This magic wand scenario raises many issues. Let’s set aside all the thorny political questions, including those of cross-border jurisdictions, and assume that we accept the state’s need to have a magic wand. Let’s also ignore the myriad procedural and implementation concerns, and trust the state to wave the wand responsibly. By far the most significant remaining question is this: Given that the magic wand exists, can we be sure nobody else can wield it? After all, a breakable unbreakable cryptosystem is breakable, so is it really safe to assume that its breakability will ever be exploitable only by the state? Keep this question in mind as some candidate magic wands are reviewed.
The Tradesman’s Entrance
The Second World War provides a benchmark in our consideration of breakable unbreakable cryptography. Up until the end of the war, the only significant users of encryption were states, particularly the military, deploying their own encryption algorithms for their own private use. Since the use of encryption was restricted to top secret communications within tightly managed organizations, it made perfect sense for these encryption algorithms to be kept secret. Nobody else used them or even needed to know how they worked.

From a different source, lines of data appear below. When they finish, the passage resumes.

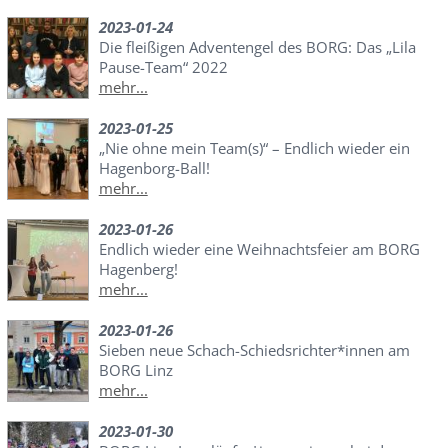
2023-01-24
Die fleißigen Adventengel des BORG: Das „Lila
Pause-Team“ 2022
mehr...
2023-01-25
„Nie ohne mein Team(s)“ – Endlich wieder ein
Hagenborg-Ball!
mehr...
2023-01-26
Endlich wieder eine Weihnachtsfeier am BORG
Hagenberg!
mehr...
2023-01-26
Sieben neue Schach-Schiedsrichter*innen am
BORG Linz
mehr...
2023-01-30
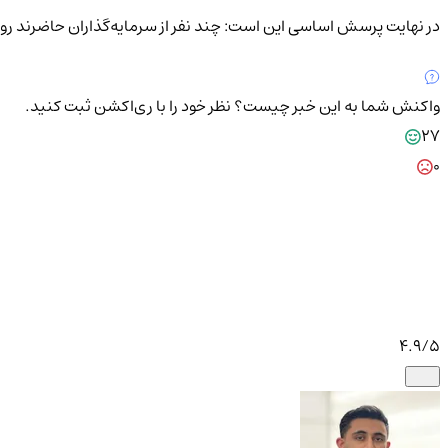
در نهایت پرسش اساسی این است: چند نفر از سرمایه‌گذاران حاضرند رو
واکنش شما به این خبر چیست؟
نظر خود را با ری‌اکشن ثبت کنید.
27
0
4.9
/5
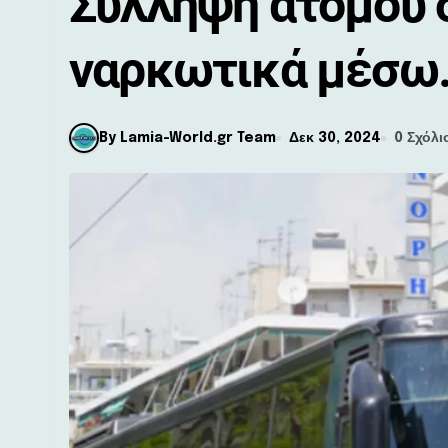
Σύλληψη ατόμου σ
ναρκωτικά μέσω
By Lamia-World.gr Team
Δεκ 30, 2024
0 Σχόλι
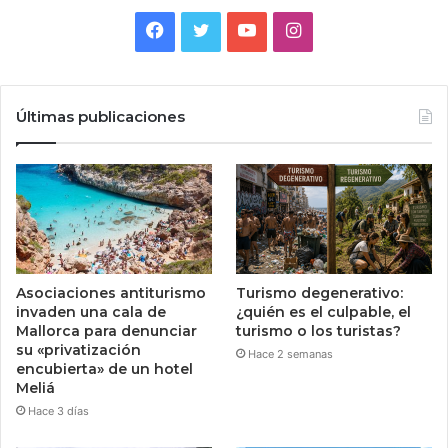
Facebook
Twitter
YouTube
Instagram
Últimas publicaciones
Asociaciones antiturismo
Turismo degenerativo:
invaden una cala de
¿quién es el culpable, el
Mallorca para denunciar
turismo o los turistas?
su «privatización
Hace 2 semanas
encubierta» de un hotel
Meliá
Hace 3 días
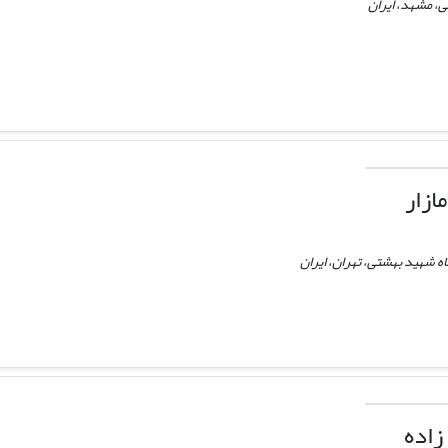
، مشهد، ایران
ازار
 شهید بهشتی، تهران، ایران
زاده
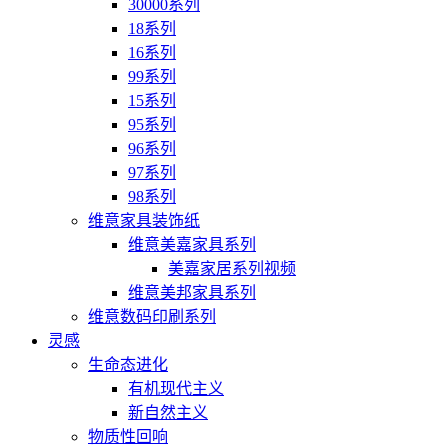
30000系列
18系列
16系列
99系列
15系列
95系列
96系列
97系列
98系列
维意家具装饰纸
维意美嘉家具系列
美嘉家居系列视频
维意美邦家具系列
维意数码印刷系列
灵感
生命态进化
有机现代主义
新自然主义
物质性回响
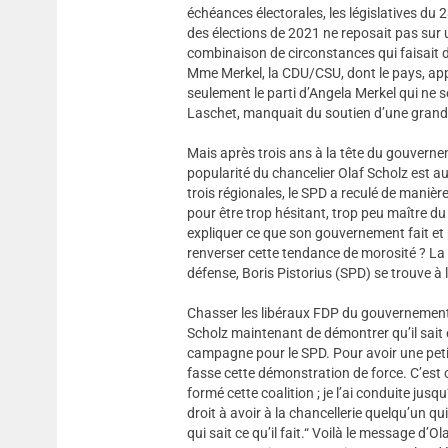
échéances électorales, les législatives du 2
des élections de 2021 ne reposait pas sur
combinaison de circonstances qui faisait d
Mme Merkel, la CDU/CSU, dont le pays, app
seulement le parti d’Angela Merkel qui ne s
Laschet, manquait du soutien d’une grande 
Mais après trois ans à la tête du gouverne
popularité du chancelier Olaf Scholz est au
trois régionales, le SPD a reculé de manièr
pour être trop hésitant, trop peu maître du 
expliquer ce que son gouvernement fait et
renverser cette tendance de morosité ? La 
défense, Boris Pistorius (SPD) se trouve à 
Chasser les libéraux FDP du gouvernement, 
Scholz maintenant de démontrer qu’il sait êtr
campagne pour le SPD. Pour avoir une petite
fasse cette démonstration de force. C’est
formé cette coalition ; je l’ai conduite jusqu’
droit à avoir à la chancellerie quelqu’un qu
qui sait ce qu’il fait.“ Voilà le message d’O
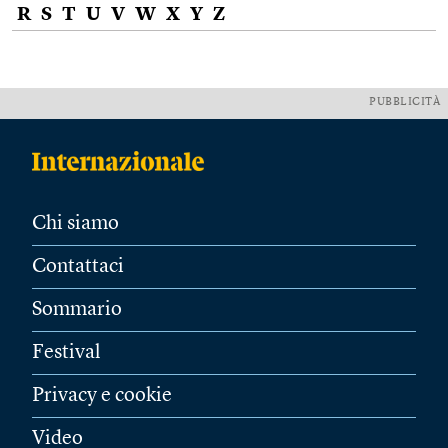
R
S
T
U
V
W
X
Y
Z
PUBBLICITÀ
Chi siamo
Contattaci
Sommario
Festival
Privacy e cookie
Video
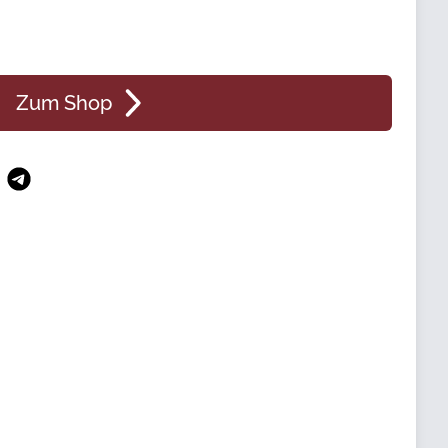
Zum Shop
n
atsApp
Telegram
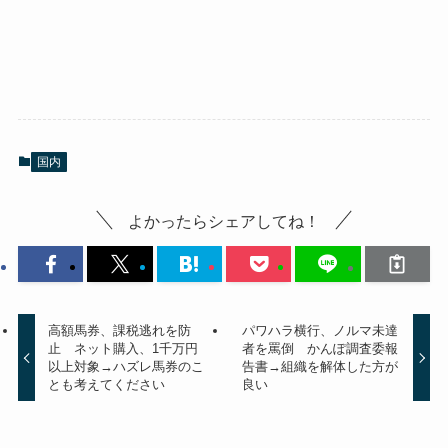
国内
よかったらシェアしてね！
高額馬券、課税逃れを防
パワハラ横行、ノルマ未達
止 ネット購入、1千万円
者を罵倒 かんぽ調査委報
以上対象→ハズレ馬券のこ
告書→組織を解体した方が
とも考えてください
良い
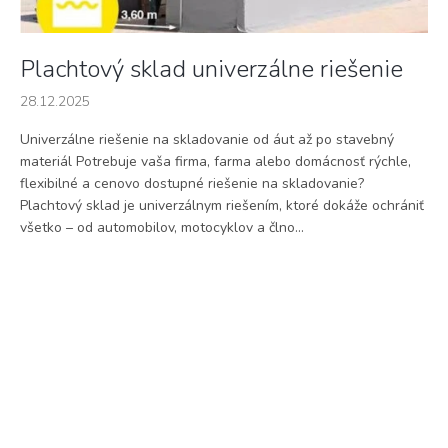
o
v
Plachtový sklad univerzálne riešenie
28.12.2025
Univerzálne riešenie na skladovanie od áut až po stavebný
materiál Potrebuje vaša firma, farma alebo domácnosť rýchle,
flexibilné a cenovo dostupné riešenie na skladovanie?
Plachtový sklad je univerzálnym riešením, ktoré dokáže ochrániť
všetko – od automobilov, motocyklov a člno...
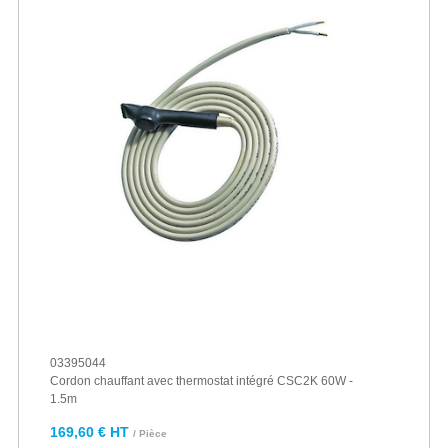
03395044
Cordon chauffant avec thermostat intégré CSC2K 60W -
1.5m
169,60 € HT
/ Pièce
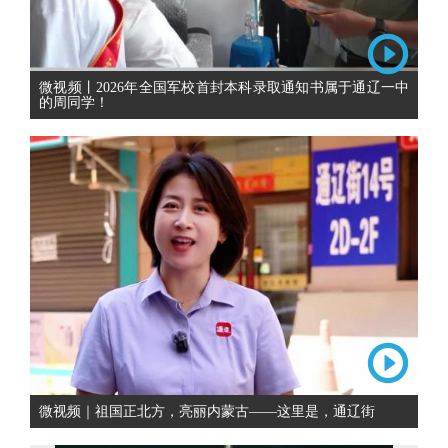
微视频丨2026年全国军校首封本科录取通知书属于通辽一中
的周同学！
微视频｜祖国正北方，亮丽内蒙古——这里是，通辽街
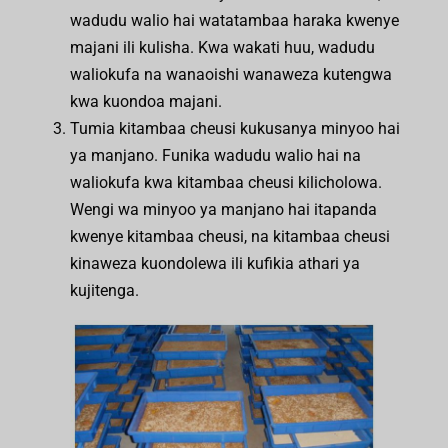
wadudu walio hai watatambaa haraka kwenye
majani ili kulisha. Kwa wakati huu, wadudu
waliokufa na wanaoishi wanaweza kutengwa
kwa kuondoa majani.
Tumia kitambaa cheusi kukusanya minyoo hai
ya manjano. Funika wadudu walio hai na
waliokufa kwa kitambaa cheusi kilicholowa.
Wengi wa minyoo ya manjano hai itapanda
kwenye kitambaa cheusi, na kitambaa cheusi
kinaweza kuondolewa ili kufikia athari ya
kujitenga.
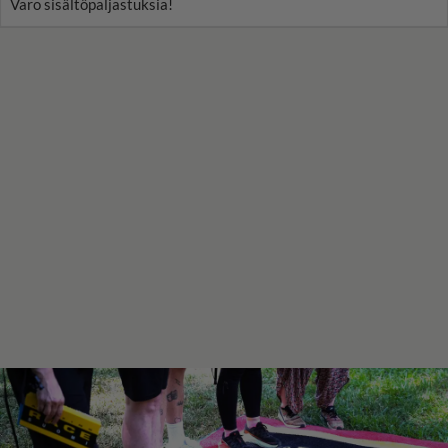
Varo sisältöpaljastuksia!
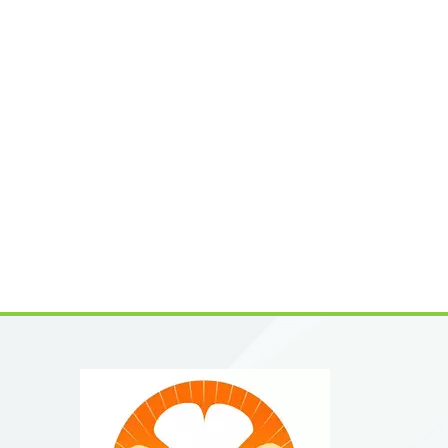
발 지원
리드는 
제형과 
번호: 3
말출처: 
라 맞
정유한공사(
천연 식
니다. 
다.첨단
을 통해
니다. 
전을 지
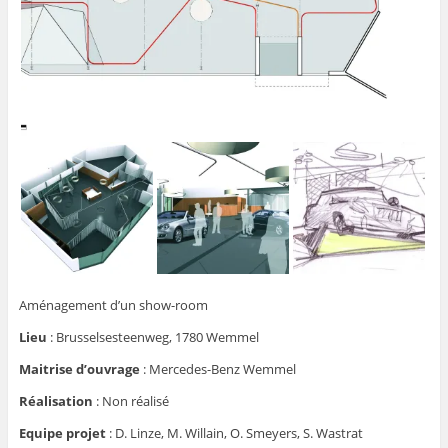
Aménagement d’un show-room
Lieu
:
Brusselsesteenweg, 1780 Wemmel
Maitrise d’ouvrage
:
Mercedes-Benz Wemmel
Réalisation
:
Non réalisé
Equipe projet
:
D. Linze, M. Willain, O. Smeyers, S. Wastrat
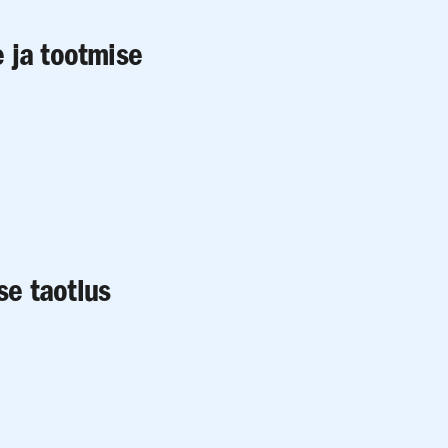
 ja tootmise
e taotlus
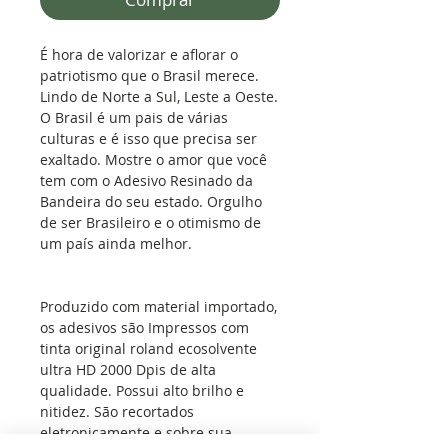
É hora de valorizar e aflorar o
patriotismo que o Brasil merece.
Lindo de Norte a Sul, Leste a Oeste.
O Brasil é um pais de várias
culturas e é isso que precisa ser
exaltado. Mostre o amor que você
tem com o Adesivo Resinado da
Bandeira do seu estado. Orgulho
de ser Brasileiro e o otimismo de
um país ainda melhor.
Produzido com material importado,
os adesivos são Impressos com
tinta original roland ecosolvente
ultra HD 2000 Dpis de alta
qualidade. Possui alto brilho e
nitidez. São recortados
eletronicamente e sobre sua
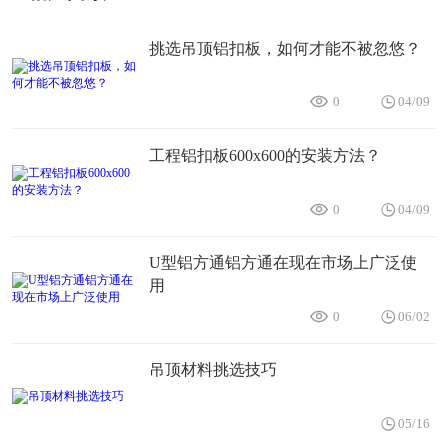
挑选吊顶铝扣板，如何才能不被忽悠？
0
04/09
工程铝扣板600x600的安装方法？
0
04/09
U型铝方通铝方通在现在市场上广泛使
用
0
06/02
吊顶材料挑选技巧
05/16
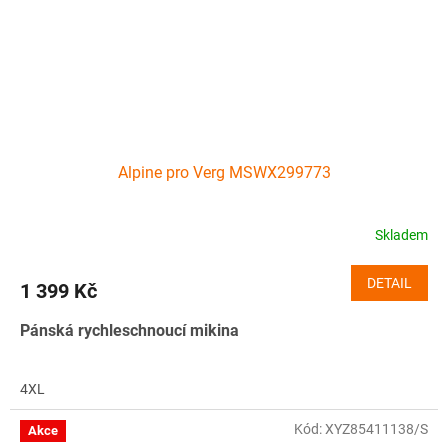
Alpine pro Verg MSWX299773
Skladem
DETAIL
1 399 Kč
Pánská rychleschnoucí mikina
4XL
Kód:
XYZ85411138/S
Akce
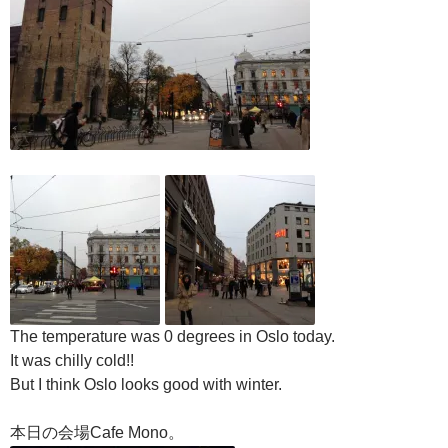
The temperature was 0 degrees in Oslo today.
It was chilly cold!!
But I think Oslo looks good with winter.
本日の会場Cafe Mono。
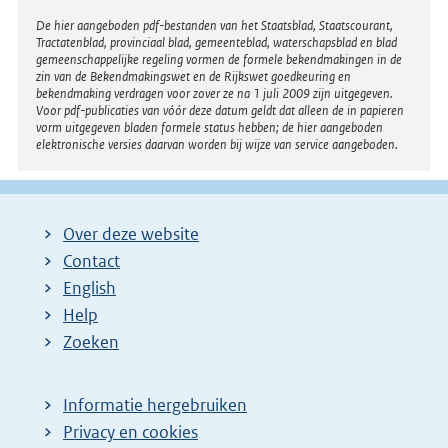
Disclaimer
De hier aangeboden pdf-bestanden van het Staatsblad, Staatscourant,
Tractatenblad, provinciaal blad, gemeenteblad, waterschapsblad en blad
gemeenschappelijke regeling vormen de formele bekendmakingen in de
zin van de Bekendmakingswet en de Rijkswet goedkeuring en
bekendmaking verdragen voor zover ze na 1 juli 2009 zijn uitgegeven.
Voor pdf-publicaties van vóór deze datum geldt dat alleen de in papieren
vorm uitgegeven bladen formele status hebben; de hier aangeboden
elektronische versies daarvan worden bij wijze van service aangeboden.
Over deze website
Contact
English
Help
Zoeken
Informatie hergebruiken
Privacy en cookies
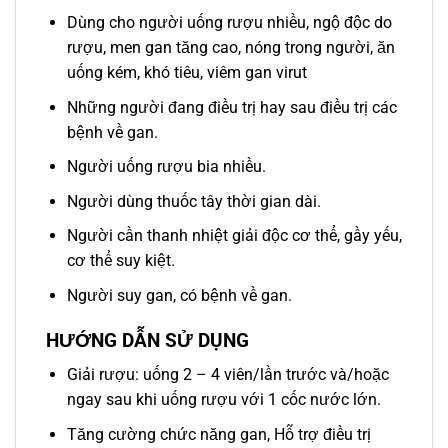
Dùng cho người uống rượu nhiều, ngộ độc do
rượu, men gan tăng cao, nóng trong người, ăn
uống kém, khó tiêu, viêm gan virut
Những người đang điều trị hay sau điều trị các
bệnh về gan.
Người uống rượu bia nhiều.
Người dùng thuốc tây thời gian dài.
Người cần thanh nhiệt giải độc cơ thể, gầy yếu,
cơ thể suy kiệt.
Người suy gan, có bệnh về gan.
HƯỚNG DẪN SỬ DỤNG
Giải rượu: uống 2 – 4 viên/lần trước và/hoặc
ngay sau khi uống rượu với 1 cốc nước lớn.
Tăng cường chức năng gan, Hỗ trợ điều trị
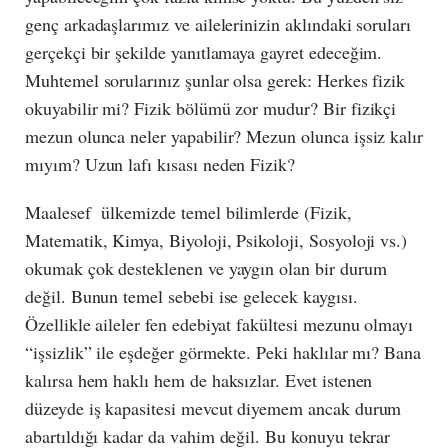
genç arkadaşlarımız ve ailelerinizin aklındaki soruları
gerçekçi bir şekilde yanıtlamaya gayret edeceğim.
Muhtemel sorularınız şunlar olsa gerek: Herkes fizik
okuyabilir mi? Fizik bölümü zor mudur? Bir fizikçi
mezun olunca neler yapabilir? Mezun olunca işsiz kalır
mıyım? Uzun lafı kısası neden Fizik?
Maalesef ülkemizde temel bilimlerde (Fizik,
Matematik, Kimya, Biyoloji, Psikoloji, Sosyoloji vs.)
okumak çok desteklenen ve yaygın olan bir durum
değil. Bunun temel sebebi ise gelecek kaygısı.
Özellikle aileler fen edebiyat fakültesi mezunu olmayı
“işsizlik” ile eşdeğer görmekte. Peki haklılar mı? Bana
kalırsa hem haklı hem de haksızlar. Evet istenen
düzeyde iş kapasitesi mevcut diyemem ancak durum
abartıldığı kadar da vahim değil. Bu konuyu tekrar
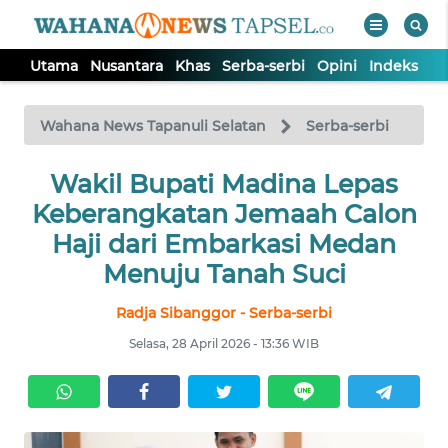
Utama
Nusantara
Khas
Serba-serbi
Opini
Indeks
WAHANA
Tutup
TV
Wahana News Tapanuli Selatan
Serba-serbi
UTAMA
Wakil Bupati Madina Lepas
Keberangkatan Jemaah Calon
NUSANTARA
Haji dari Embarkasi Medan
Menuju Tanah Suci
KHAS
Radja Sibanggor - Serba-serbi
Selasa, 28 April 2026 - 13:36 WIB
SERBA-
SERBI
OPINI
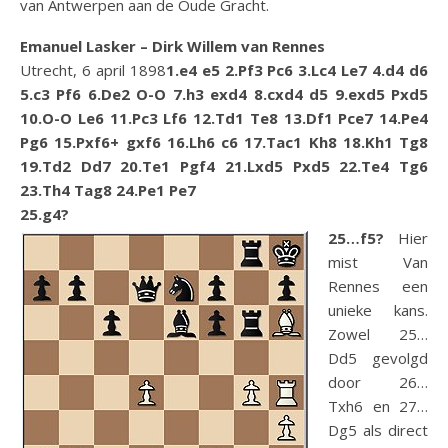
van Antwerpen aan de Oude Gracht.
Emanuel Lasker – Dirk Willem van Rennes
Utrecht, 6 april 1898
1.e4 e5 2.Pf3 Pc6 3.Lc4 Le7 4.d4 d6
5.c3 Pf6 6.De2 O-O 7.h3 exd4 8.cxd4 d5 9.exd5 Pxd5
10.O-O Le6 11.Pc3 Lf6 12.Td1 Te8 13.Df1 Pce7 14.Pe4
Pg6 15.Pxf6+ gxf6 16.Lh6 c6 17.Tac1 Kh8 18.Kh1 Tg8
19.Td2 Dd7 20.Te1 Pgf4 21.Lxd5 Pxd5 22.Te4 Tg6
23.Th4 Tag8 24.Pe1 Pe7
25.g4?
25…f5?
Hier
mist Van
Rennes een
unieke kans.
Zowel 25…
Dd5 gevolgd
door 26…
Txh6 en 27…
Dg5 als direct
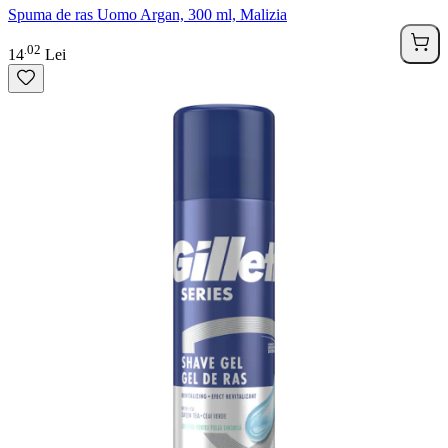
Spuma de ras Uomo Argan, 300 ml, Malizia
02
.
14
Lei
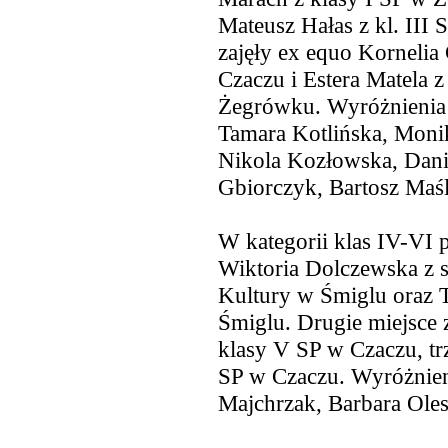
Mateusz Hałas z kl. III 
zajęły ex equo Kornelia
Czaczu i Estera Matela z 
Żegrówku. Wyróżnienia 
Tamara Kotlińska, Moni
Nikola Kozłowska, Danie
Gbiorczyk, Bartosz Maśl
W kategorii klas IV-VI 
Wiktoria Dolczewska z s
Kultury w Śmiglu oraz 
Śmiglu. Drugie miejsce 
klasy V SP w Czaczu, tr
SP w Czaczu. Wyróżnien
Majchrzak, Barbara Oles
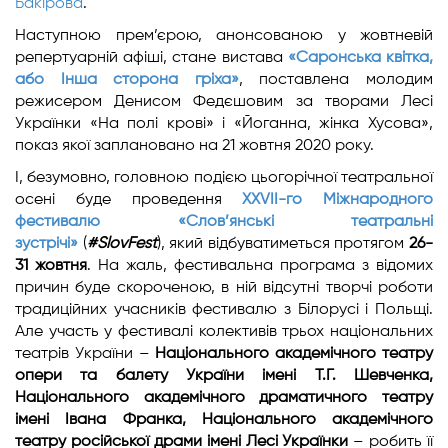
Бакірова
.
Наступною прем’єрою, анонсованою у жовтневій
репертуарній афіші, стане вистава
«Саронська квітка,
або Інша сторона гріха»
, поставлена молодим
режисером Денисом Федєшовим за творами Лесі
Українки «На полі крові» і «Йоганна, жінка Хусова»,
показ якої заплановано на 21 жовтня 2020 року.
І, безумовно, головною подією цьогорічної театральної
осені буде проведення
XXVII-го Міжнародного
фестивалю «Слов’янські театральні
зустрічі»
(
#SlovFest
), який відбуватиметься протягом
26-
31 жовтня
. На жаль, фестивальна програма з відомих
причин буде скороченою, в ній відсутні творчі роботи
традиційних учасників фестивалю з Білорусі і Польщі.
Але участь у фестивалі колективів трьох національних
театрів України –
Національного академічного театру
опери та балету України імені Т.Г. Шевченка,
Національного академічного драматичного театру
імені Івана Франка, Національного академічного
театру російської драми імені Лесі Українки
– робить її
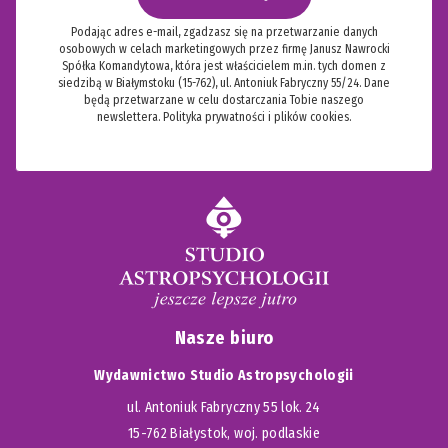
Podając adres e-mail, zgadzasz się na przetwarzanie danych
osobowych w celach marketingowych przez firmę Janusz Nawrocki
Spółka Komandytowa, która jest właścicielem m.in. tych domen z
siedzibą w Białymstoku (15-762), ul. Antoniuk Fabryczny 55/24. Dane
będą przetwarzane w celu dostarczania Tobie naszego
newslettera.
Polityka prywatności i plików cookies.
Nasze biuro
Wydawnictwo Studio Astropsychologii
ul. Antoniuk Fabryczny 55 lok. 24
15-762 Białystok, woj. podlaskie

After the war, advances in communications led to an increased interest in encryption technology around the world, particularly from governments. Expertise in cryptography, however, was extremely limited, with only a few organizations able to build encryption machines. Demand for cryptography outstripped supply, and cryptography became a marketable product, albeit a highly specialized and sensitive one.23
Consider now a hypothetical scenario from, say, the late 1950s. The technologically advanced state of Freedonia manufactures and sells encryption devices. The Freedonians receive a request from the government of the less technologically advanced Ruritania for a set of encryption devices to protect Ruritanian diplomatic communications. Freedonia and Ruritania are not at war, but they have a combative relationship, and Ruritania tends to be less politically stable than Freedonia would like. Should Freedonia sell Ruritania some of its state-of-the-art encryption devices? It’s a chance to make some money, sure, but it would also be a blow to Freedonian intelligence gathering.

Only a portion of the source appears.